According to the results of the study, the participants experienced 15% more bloating and a 13% increase in overall gut problems when they ate the fructan bars than when they ate the bars without fructan or gluten. The gluten bars, meanwhile, were found to have had no effect.



Remaining “Gluten-Free”


These common ingredients may be what's making your digestive system go haywire.

 

 

If you have NCGS, you may have noticed that while avoiding gluten has improved your health, it hasn’t completely gotten rid of the symptoms you experience. Sticking to a gluten-free diet may cut out most foods that contain fructan.

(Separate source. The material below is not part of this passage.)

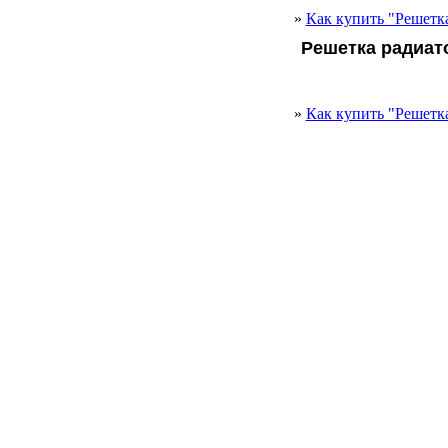
»
Как купить "Решетка
Решетка радиат
»
Как купить "Решетка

However, fructan isn’t confined to wheat or gluten-containing foods alone. You can also find it in foods such as garlic, onions, cabbage, asparagus, chickpeas, and artichokes.

 

These findings may now explain why people who don’t have celiac have a sensitivity to gluten-containing foods. It’s not the gluten itself that’s the problem; thus, the term “non-celiac gluten sensitivity” may actually be a misnomer for the condition it seeks to name.

 

However, this doesn’t mean that you can now consume gluten-rich foods if you have NCGS. If you’re sure that you don’t have celiac disease, you may still have to eliminate these foods from your everyday menu. This time, however, it won’t be to get rid of gluten. It will be to get rid of fructan.